**EXERCISE REQUIREMENTS**
Among the entries below, the lines from the one with "(2742)/71 400 300" up to and including the one with "Un mentaliste Genève transforme" are to be restated exactly, without pictures.

**MATERIAL TO PROCESS**
◆ ◆ ◆ ◆ ◆

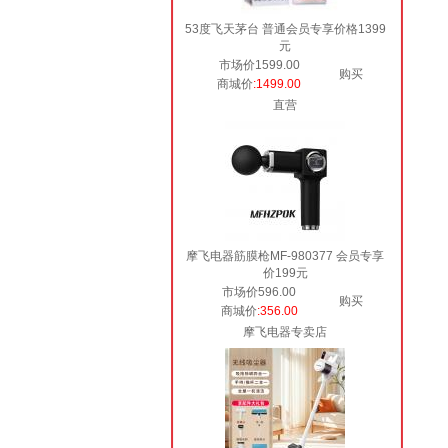
53度飞天茅台 普通会员专享价格1399
元
市场价1599.00
购买
商城价
:1499.00
直营
摩飞电器筋膜枪MF-980377 会员专享
价199元
市场价596.00
购买
商城价
:356.00
摩飞电器专卖店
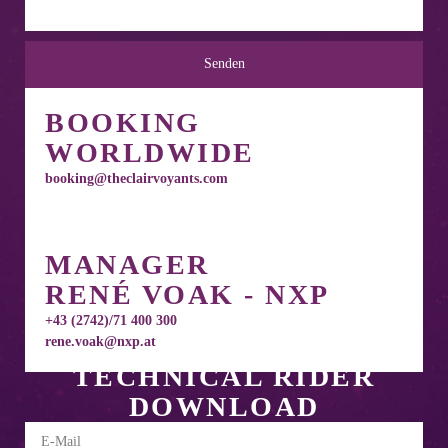
Senden
BOOKING
WORLDWIDE
booking@theclairvoyants.com
MANAGER
RENÉ VOAK - NXP
+43 (2742)/71 400 300
rene.voak@nxp.at
TECHNICAL RIDER
DOWNLOAD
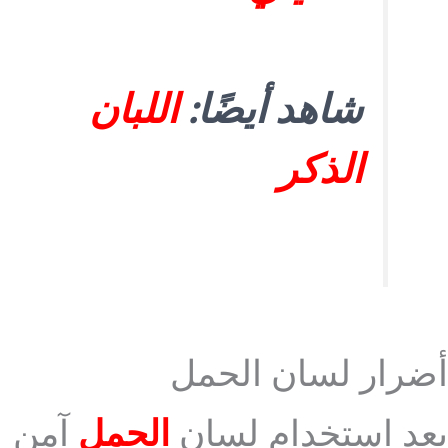
شاهد أيضًا:
اللبان
الذكر
أضرار لسان الحمل
يعد استخدام لسان
الحمل
آمن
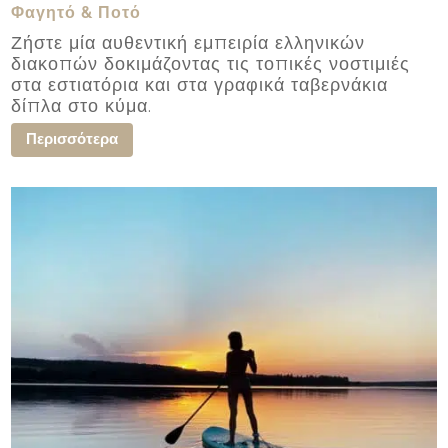
Φαγητό & Ποτό
Ζήστε μία αυθεντική εμπειρία ελληνικών
διακοπών δοκιμάζοντας τις τοπικές νοστιμιές
στα εστιατόρια και στα γραφικά ταβερνάκια
δίπλα στο κύμα.
Περισσότερα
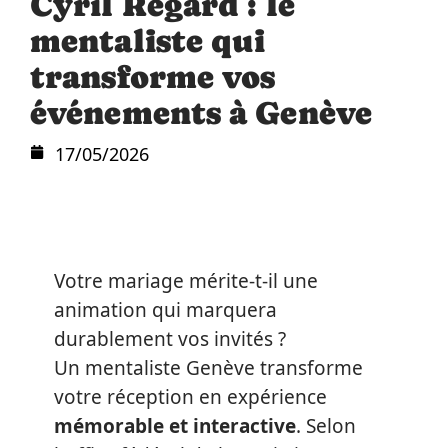
Cyril Regard : le
mentaliste qui
transforme vos
événements à Genève
17/05/2026
Votre mariage mérite-t-il une
animation qui marquera
durablement vos invités ?
Un mentaliste Genève transforme
votre réception en expérience
mémorable et interactive
. Selon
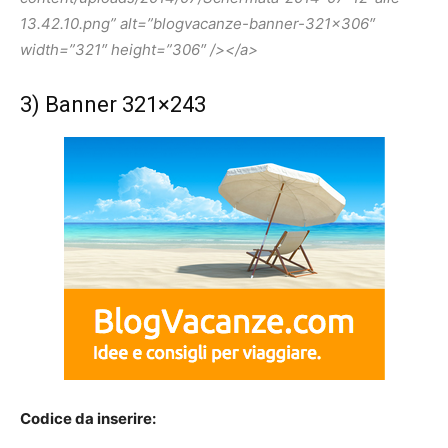
13.42.10.png” alt=”blogvacanze-banner-321×306″
width=”321″ height=”306″ /></a>
3) Banner 321×243
Codice da inserire:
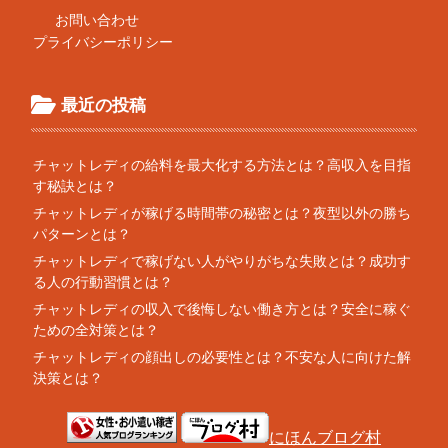
お問い合わせ
プライバシーポリシー
最近の投稿
チャットレディの給料を最大化する方法とは？高収入を目指
す秘訣とは？
チャットレディが稼げる時間帯の秘密とは？夜型以外の勝ち
パターンとは？
チャットレディで稼げない人がやりがちな失敗とは？成功す
る人の行動習慣とは？
チャットレディの収入で後悔しない働き方とは？安全に稼ぐ
ための全対策とは？
チャットレディの顔出しの必要性とは？不安な人に向けた解
決策とは？
にほんブログ村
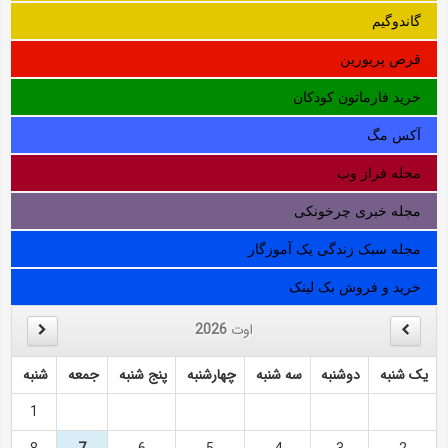
گاندوگیم
قرص پریورین
خرید فارماتون کودکان
آکس مگ
مجله فراز وب
مجله خبری چرخونکی
مجله سبک زندگی یک آموزگار
خرید و فروش بک لینک
اوت
2026
یک شنبه
دوشنبه
سه شنبه
چهارشنبه
پنج شنبه
جمعه
شنبه
1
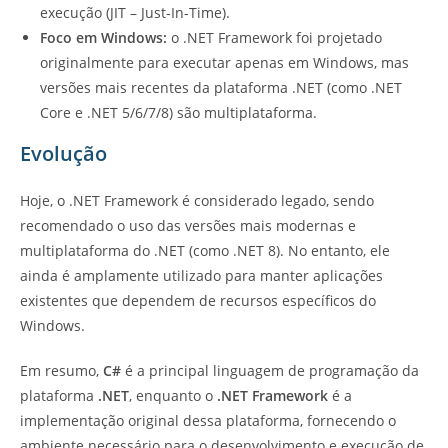
execução (JIT – Just-In-Time).
Foco em Windows:
o .NET Framework foi projetado
originalmente para executar apenas em Windows, mas
versões mais recentes da plataforma .NET (como .NET
Core e .NET 5/6/7/8) são multiplataforma.
Evolução
Hoje, o .NET Framework é considerado legado, sendo
recomendado o uso das versões mais modernas e
multiplataforma do .NET (como .NET 8). No entanto, ele
ainda é amplamente utilizado para manter aplicações
existentes que dependem de recursos específicos do
Windows.
Em resumo,
C#
é a principal linguagem de programação da
plataforma
.NET
, enquanto o
.NET Framework
é a
implementação original dessa plataforma, fornecendo o
ambiente necessário para o desenvolvimento e execução de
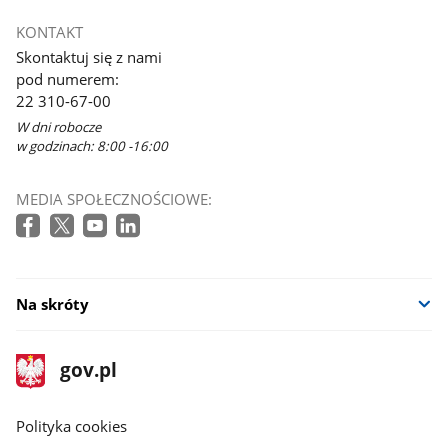
KONTAKT
Skontaktuj się z nami
pod numerem:
22 310-67-00
W dni robocze
w godzinach: 8:00 -16:00
MEDIA SPOŁECZNOŚCIOWE:
Na skróty
stopka
Strona
gov.pl
gov.pl
główna
gov.pl
Polityka cookies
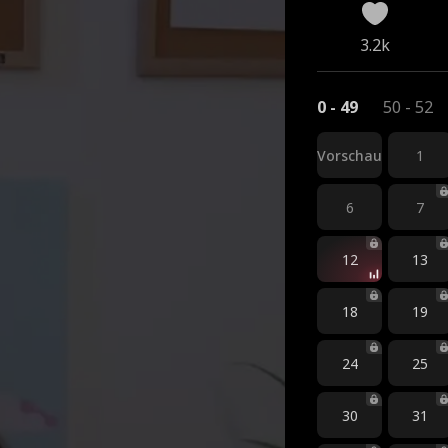
3.2k
0 - 49
50 - 52
Vorschau
1
6
7
12
13
18
19
24
25
30
31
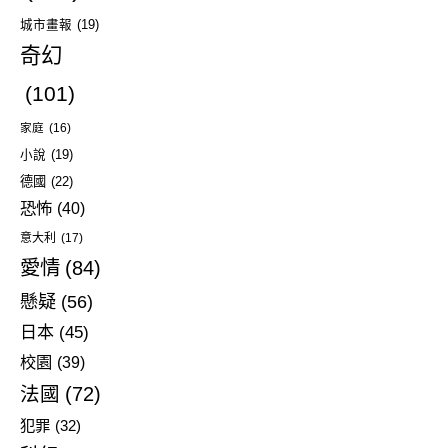
城市畫報
(19)
奇幻
(101)
家庭
(16)
小說
(19)
德國
(22)
恐怖
(40)
意大利
(17)
愛情
(84)
懸疑
(56)
日本
(45)
校園
(39)
法國
(72)
犯罪
(32)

◆ ◆ ◆ ◆ ◆

**RESPONSE FOR THIS EXERCISE**
+43 (2742)/71 400 300
rene.voak@nxp.at
TECHNICAL RIDER
DOWNLOAD
شاهد أيضًا:
اللبان
الذكر
أضرار لسان الحمل
يعد استخدام لسان
الحمل
آمن
Φαγητό & Ποτό
Ζήστε μία αυθεντική εμπειρία ελληνικών
διακοπών δοκιμάζοντας τις τοπικές νοστιμιές
στα εστιατόρια και στα γραφικά ταβερνάκια
δίπλα στο κύμα.
Περισσότερα
Cyril Regard : le
mentaliste qui
transforme vos
événements à Genève
17/05/2026
Votre mariage mérite-t-il une
animation qui marquera
durablement vos invités ?
Un mentaliste Genève transforme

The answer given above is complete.